EXERCISE GOAL:
Return every record below exactly as given, images excluded.

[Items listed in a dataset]

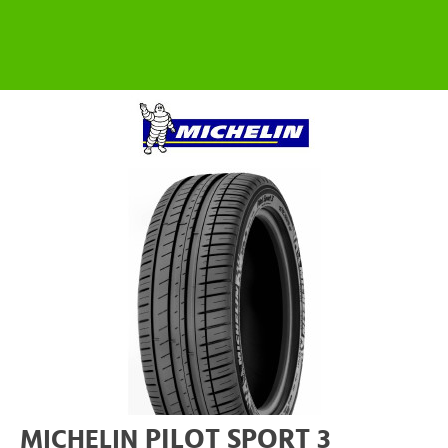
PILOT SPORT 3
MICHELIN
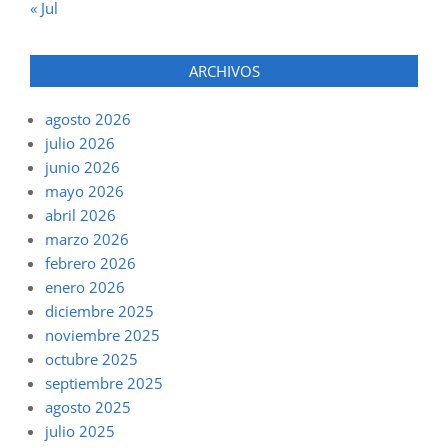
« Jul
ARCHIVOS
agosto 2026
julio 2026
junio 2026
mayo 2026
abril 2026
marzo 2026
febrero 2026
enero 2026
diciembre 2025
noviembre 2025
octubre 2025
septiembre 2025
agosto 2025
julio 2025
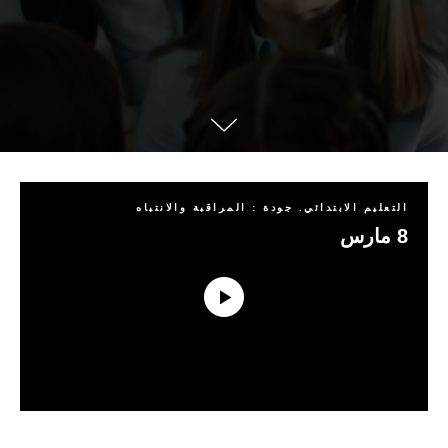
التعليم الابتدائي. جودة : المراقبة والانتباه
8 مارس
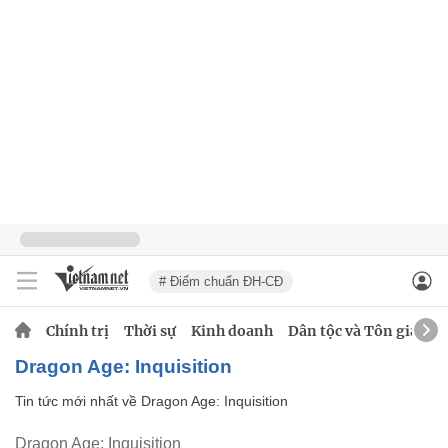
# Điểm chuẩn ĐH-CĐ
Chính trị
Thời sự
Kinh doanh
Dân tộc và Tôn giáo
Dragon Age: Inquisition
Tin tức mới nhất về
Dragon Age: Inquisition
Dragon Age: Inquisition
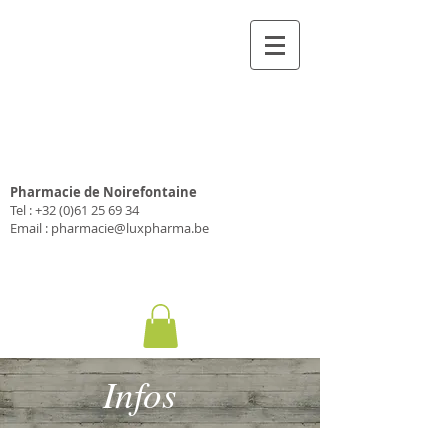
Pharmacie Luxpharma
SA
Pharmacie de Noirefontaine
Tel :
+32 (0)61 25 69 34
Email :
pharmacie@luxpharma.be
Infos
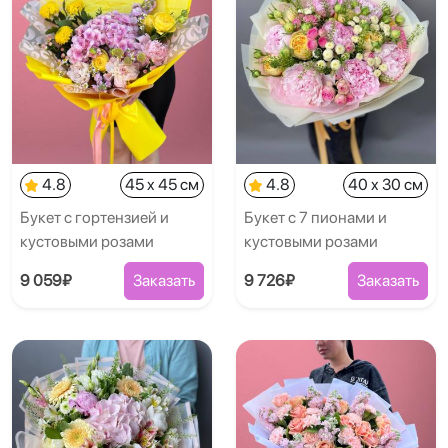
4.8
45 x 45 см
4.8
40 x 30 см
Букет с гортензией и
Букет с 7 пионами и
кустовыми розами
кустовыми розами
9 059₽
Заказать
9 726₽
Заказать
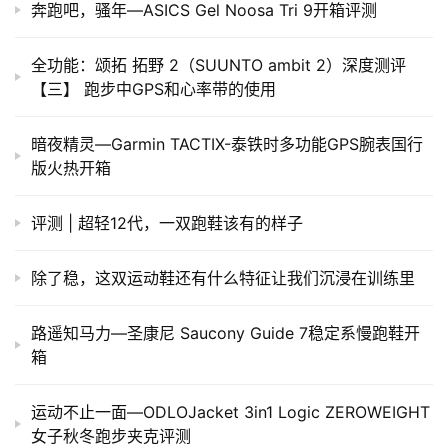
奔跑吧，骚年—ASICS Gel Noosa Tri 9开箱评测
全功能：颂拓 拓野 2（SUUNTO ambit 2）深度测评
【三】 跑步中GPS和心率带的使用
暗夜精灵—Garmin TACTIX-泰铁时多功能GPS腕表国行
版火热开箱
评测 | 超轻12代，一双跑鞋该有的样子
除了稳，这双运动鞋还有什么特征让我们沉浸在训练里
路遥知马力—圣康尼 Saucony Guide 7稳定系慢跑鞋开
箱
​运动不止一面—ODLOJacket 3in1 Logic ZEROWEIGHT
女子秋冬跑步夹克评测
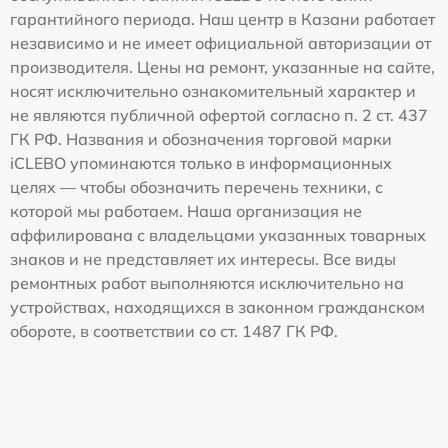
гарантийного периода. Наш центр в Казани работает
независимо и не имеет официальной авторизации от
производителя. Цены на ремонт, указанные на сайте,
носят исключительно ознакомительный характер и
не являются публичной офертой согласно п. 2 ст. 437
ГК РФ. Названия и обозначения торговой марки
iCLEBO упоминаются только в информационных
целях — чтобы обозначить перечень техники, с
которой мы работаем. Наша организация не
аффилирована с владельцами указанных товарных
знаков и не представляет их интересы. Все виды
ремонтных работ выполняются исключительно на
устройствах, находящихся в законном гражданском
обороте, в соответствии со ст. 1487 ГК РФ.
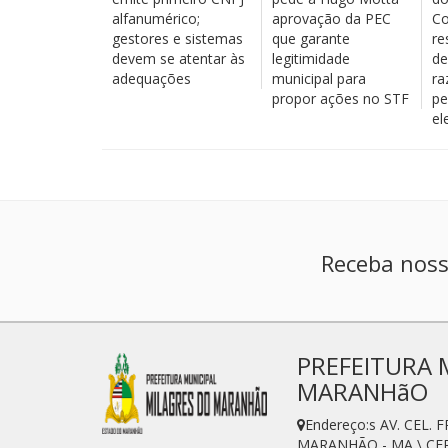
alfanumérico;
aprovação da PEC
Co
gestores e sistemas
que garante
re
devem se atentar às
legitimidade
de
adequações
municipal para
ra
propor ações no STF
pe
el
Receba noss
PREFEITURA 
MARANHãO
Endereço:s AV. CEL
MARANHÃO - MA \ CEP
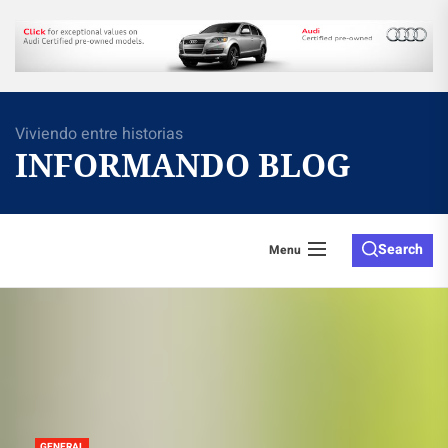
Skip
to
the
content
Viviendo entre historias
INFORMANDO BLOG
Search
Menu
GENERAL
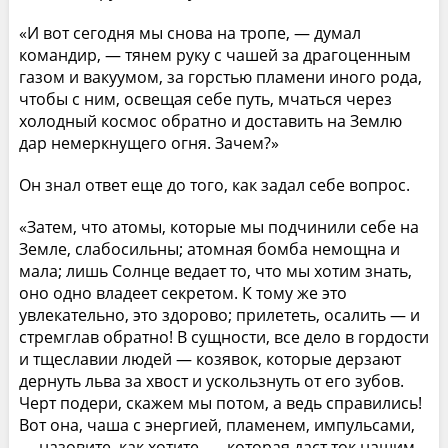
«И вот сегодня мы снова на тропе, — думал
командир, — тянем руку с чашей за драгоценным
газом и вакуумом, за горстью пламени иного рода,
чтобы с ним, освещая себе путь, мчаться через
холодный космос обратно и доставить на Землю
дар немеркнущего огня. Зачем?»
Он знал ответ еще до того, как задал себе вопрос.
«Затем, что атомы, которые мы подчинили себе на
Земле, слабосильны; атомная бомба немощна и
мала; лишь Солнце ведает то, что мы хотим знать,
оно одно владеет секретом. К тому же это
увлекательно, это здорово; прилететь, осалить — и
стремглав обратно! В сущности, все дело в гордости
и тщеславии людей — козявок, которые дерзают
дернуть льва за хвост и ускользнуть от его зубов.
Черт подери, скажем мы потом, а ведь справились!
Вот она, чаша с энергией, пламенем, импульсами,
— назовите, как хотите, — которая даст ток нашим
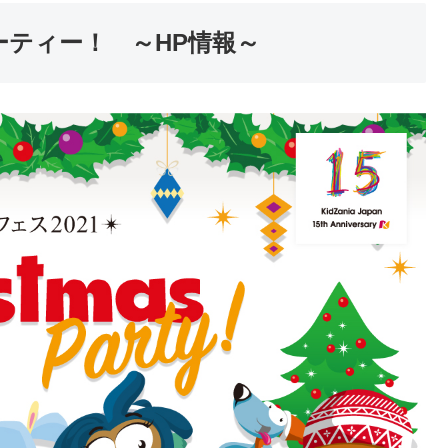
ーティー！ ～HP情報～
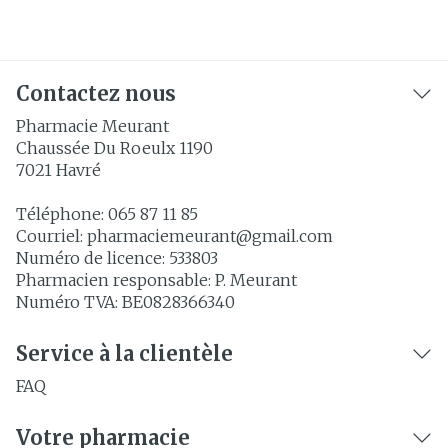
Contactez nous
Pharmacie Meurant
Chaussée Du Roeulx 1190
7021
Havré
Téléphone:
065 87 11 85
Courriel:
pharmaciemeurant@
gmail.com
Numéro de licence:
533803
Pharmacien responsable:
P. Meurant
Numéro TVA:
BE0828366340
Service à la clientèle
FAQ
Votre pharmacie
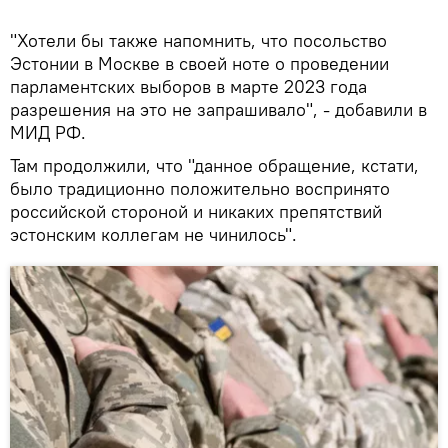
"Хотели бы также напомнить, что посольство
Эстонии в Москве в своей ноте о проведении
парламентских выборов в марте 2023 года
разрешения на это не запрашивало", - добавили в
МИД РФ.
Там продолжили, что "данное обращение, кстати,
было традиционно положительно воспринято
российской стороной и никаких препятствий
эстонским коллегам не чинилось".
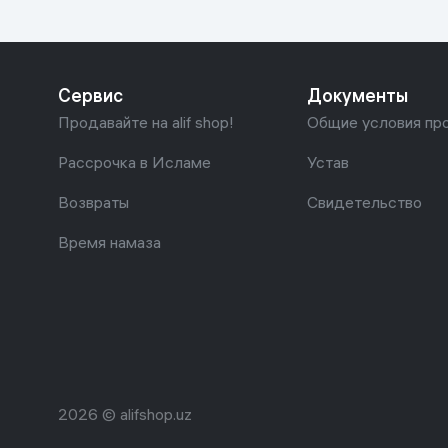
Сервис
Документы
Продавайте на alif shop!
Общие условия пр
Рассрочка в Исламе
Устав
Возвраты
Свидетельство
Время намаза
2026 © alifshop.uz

RESPONSE BOX:
PILOT SPORT 3
MICHELIN
« Jul
ARCHIVOS
agosto 2026
julio 2026
junio 2026
mayo 2026
abril 2026
marzo 2026
febrero 2026
enero 2026
diciembre 2025
noviembre 2025
octubre 2025
septiembre 2025
agosto 2025
julio 2025
التعليم الابتدائي. جودة : المراقبة والانتباه
8 مارس
# Điểm chuẩn ĐH-CĐ
Chính trị
Thời sự
Kinh doanh
Dân tộc và Tôn giáo
Dragon Age: Inquisition
Tin tức mới nhất về
Dragon Age: Inquisition
Dragon Age: Inquisition
Pharmacie Luxpharma
SA
Pharmacie de Noirefontaine
Tel :
+32 (0)61 25 69 34
Email :
pharmacie@luxpharma.be
Infos
4.8
45 x 45 см
4.8
40 x 30 см
Букет с гортензией и
Букет с 7 пионами и
кустовыми розами
кустовыми розами
9 059₽
Заказать
9 726₽
Заказать
奔跑吧，骚年—ASICS Gel Noosa Tri 9开箱评测
全功能：颂拓 拓野 2（SUUNTO ambit 2）深度测评
【三】 跑步中GPS和心率带的使用
暗夜精灵—Garmin TACTIX-泰铁时多功能GPS腕表国行
版火热开箱
评测 | 超轻12代，一双跑鞋该有的样子
除了稳，这双运动鞋还有什么特征让我们沉浸在训练里
路遥知马力—圣康尼 Saucony Guide 7稳定系慢跑鞋开
箱
​运动不止一面—ODLOJacket 3in1 Logic ZEROWEIGHT
女子秋冬跑步夹克评测
гарантийного периода. Наш центр в Казани работает
независимо и не имеет официальной авторизации от
производителя. Цены на ремонт, указанные на сайте,
носят исключительно ознакомительный характер и
не являются публичной офертой согласно п. 2 ст. 437
ГК РФ. Названия и обозначения торговой марки
iCLEBO упоминаются только в информационных
целях — чтобы обозначить перечень техники, с
которой мы работаем. Наша организация не
аффилирована с владельцами указанных товарных
знаков и не представляет их интересы. Все виды
ремонтных работ выполняются исключительно на
устройствах, находящихся в законном гражданском
обороте, в соответствии со ст. 1487 ГК РФ.
alfanumérico;
aprovação da PEC
Co
gestores e sistemas
que garante
re
devem se atentar às
legitimidade
de
adequações
municipal para
ra
propor ações no STF
pe
el
Receba noss
PREFEITURA 
MARANHãO
Endereço:s AV. CEL
MARANHÃO - MA \ CEP
Skip
to
the
content
Viviendo entre historias
INFORMANDO BLOG
Search
Menu
GENERAL
«И вот сегодня мы снова на тропе, — думал
командир, — тянем руку с чашей за драгоценным
газом и вакуумом, за горстью пламени иного рода,
чтобы с ним, освещая себе путь, мчаться через
холодный космос обратно и доставить на Землю
дар немеркнущего огня. Зачем?»
Он знал ответ еще до того, как задал себе вопрос.
«Затем, что атомы, которые мы подчинили себе на
Земле, слабосильны; атомная бомба немощна и
мала; лишь Солнце ведает то, что мы хотим знать,
оно одно владеет секретом. К тому же это
увлекательно, это здорово; прилететь, осалить — и
стремглав обратно! В сущности, все дело в гордости
и тщеславии людей — козявок, которые дерзают
дернуть льва за хвост и ускользнуть от его зубов.
Черт подери, скажем мы потом, а ведь справились!
Вот она, чаша с энергией, пламенем, импульсами,
— назовите, как хотите, — которая даст ток нашим
ーティー！ ～HP情報～
Contactez nous
Pharmacie Meurant
Chaussée Du Roeulx 1190
7021
Havré
Téléphone:
065 87 11 85
Courriel:
pharmaciemeurant@
gmail.com
Numéro de licence:
533803
Pharmacien responsable:
P. Meurant
Numéro TVA:
BE0828366340
Service à la clientèle
FAQ
Votre pharmacie
"Хотели бы также напомнить, что посольство
Эстонии в Москве в своей ноте о проведении
парламентских выборов в марте 2023 года
разрешения на это не запрашивало", - добавили в
МИД РФ.
Там продолжили, что "данное обращение, кстати,
было традиционно положительно воспринято
российской стороной и никаких препятствий
эстонским коллегам не чинилось".
Сервис
Документы
Продавайте на alif shop!
Общие условия пр
Рассрочка в Исламе
Устав
Возвраты
Свидетельство
Время намаза
2026 © alifshop.uz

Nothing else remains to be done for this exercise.